Parsing Thorn Delimiters In R & Python

Kade Killary · 2018.03.23 · 3 minutes until it's over

thorn

The Thorn characters - Þ, þ - are largely unkown outside of the modern Icelandic Alphabet. While unsual, they do serve an interesting purpose. Within the CSV format comma - , - separated values are the standard. Unfortunately, commas pose a variety of challenges, especially when large numbers are delimited in the same fashion.

name,balance
john,10,000
david,1,000,000
jane,100

In this example, it is non-obvious where the columns should be delimited. This is where the thorn character comes into play, since it is highly foreign it can ensure maximum differtiantion between columns.

nameþbalance
johnþ10,000
davidþ1,000,000
janeþ100

While this change is great for data integrity, it comes with a few quirks. For one, the thorn character derives from the ISO-8859-1 (Latin-1) encoding. And not 100% of Latin-1 characters are comptaible with UTF-8 (the modern standard). This becomes obvious once you start to try and parse a CSV file with a thorn delimiter.

The underlying problem is around byte size. The thorn delimiter is above 127, so it is not able to be translated into a single byte UTF-8 character. Due to this, when you try to parse a thorn delimted CSV you’ll often get the entire CSV in one dataframe column - not the intended goal.

Example Data

The following data is what I used - thorn_test.txt.

first_nameþlast_nameþsalary
jamesþbondþ100000000000
ronaldþmcdonaldþ1010202
lebronþjamesþ203030303
helmutþnewtonþ2374843

Parsing Thorn Delimeter in R

Sadly, I haven’t uncovered a straightforward way to accomplish this task in R. My hope is that putting this out will elicit a more elegant solution, or worst case, it will continue to bug me until I uncover one. Either way, the following attempt does work.

library(tibble)
library(tidyr)

# Stripping character on entry
# Replacing with comma
file <- gsub('þ', ',', readLines('~/thorn_test.txt'))

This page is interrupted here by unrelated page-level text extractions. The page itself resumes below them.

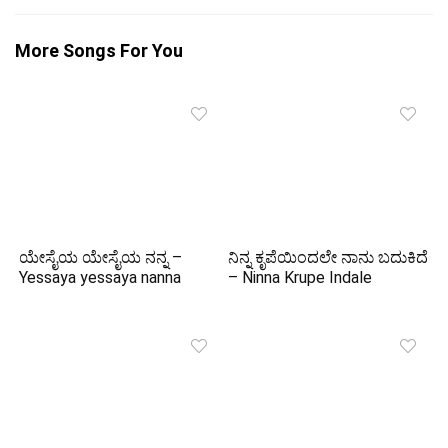
More Songs For You
ಯೇಸೈಯ ಯೇಸೈಯ ನನ್ನ –
ನಿನ್ನ ಕೃಪೆಯಿಂದಲೇ ನಾನು ಬದುಕಿದೆ
Yessaya yessaya nanna
– Ninna Krupe Indale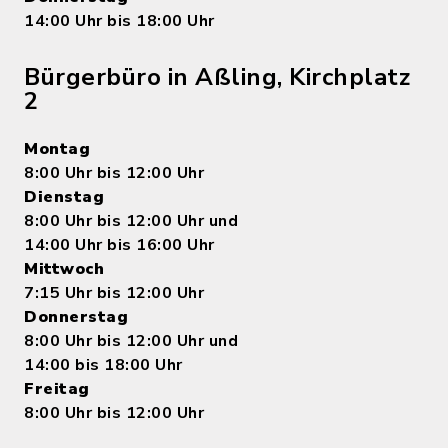
14:00 Uhr bis 18:00 Uhr
Bürgerbüro in Aßling, Kirchplatz
2
Montag
8:00 Uhr bis 12:00 Uhr
Dienstag
8:00 Uhr bis 12:00 Uhr und
14:00 Uhr bis 16:00 Uhr
Mittwoch
7:15 Uhr bis 12:00 Uhr
Donnerstag
8:00 Uhr bis 12:00 Uhr und
14:00 bis 18:00 Uhr
Freitag
8:00 Uhr bis 12:00 Uhr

# first_name,last_name,salary
# james,bond,100000000000
# ronald,mcdonald,1010202
# lebronþjames,203030303
# helmut,newton,2374843

# Convert to tibble
df <- tibble::as_tibble(file)

# A tibble: 5 x 1
# value
# <chr>
# first_name,last_name,salary
# james,bond,100000000000
# ronald,mcdonald,1010202
# lebronþjames,203030303
# helmut,newton,2374843

# Use tidyr::separate() -> to create new columns
df_final <- df %>%
    separate(value, c('first_name', 'last_name', 'salary'), sep=',')

# A tibble: 5 x 3
# first_name last_name salary
# <chr>      <chr>     <chr>
# first_name last_name salary
# james      bond      100000000000
# ronald     mcdonald  1010202
# lebron     james     203030303
# helmut     newton    2374843

The final version is certianly manageable. The two most obvious pain points are: (1.) the column data types, all characters - no bueno and (2.) the fact that our column headers are the first row. Neither one of these problems is massive, but annoying enough that a better solution would be welcomed. In this pursuit I also tried using readr’s read_csv() method with the encoding switched to ISO-8859-1, however that yielded a nasty ISO-8859-1 3/4 character in it’s place. This leads to apply() with gsub() being mapped over every column, thus running into many of the same issues.

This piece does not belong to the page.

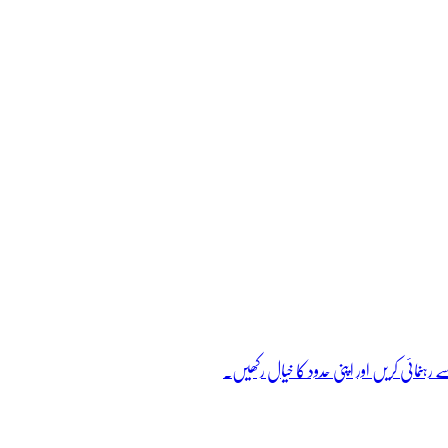
ہنمائی کریں اور اپنی حدود کا خیال رکھیں۔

Parsing Thorn Delimiter in Python

In Python, the solution is far simpler.

import pandas

pandas.read_csv('thorn_test.txt', delimiter='\xfe', engine='python')

The first notable is the delimiter value - the unicode representation of the lowercase thorn character. Suprisingly, for whatever reason, I haven’t been able to get this value to work in R - not sure why. Secondly, we must specify that the parsing engine as Python. This decision is driven by the fact, as mentioned before, that the thorn character is larger than one byte. The C parsing engine, the default for Pandas, does not support these type of separators. Thus if you try it without the engine specified as Python you will get a warning, and the underlying engine will be switched anyways.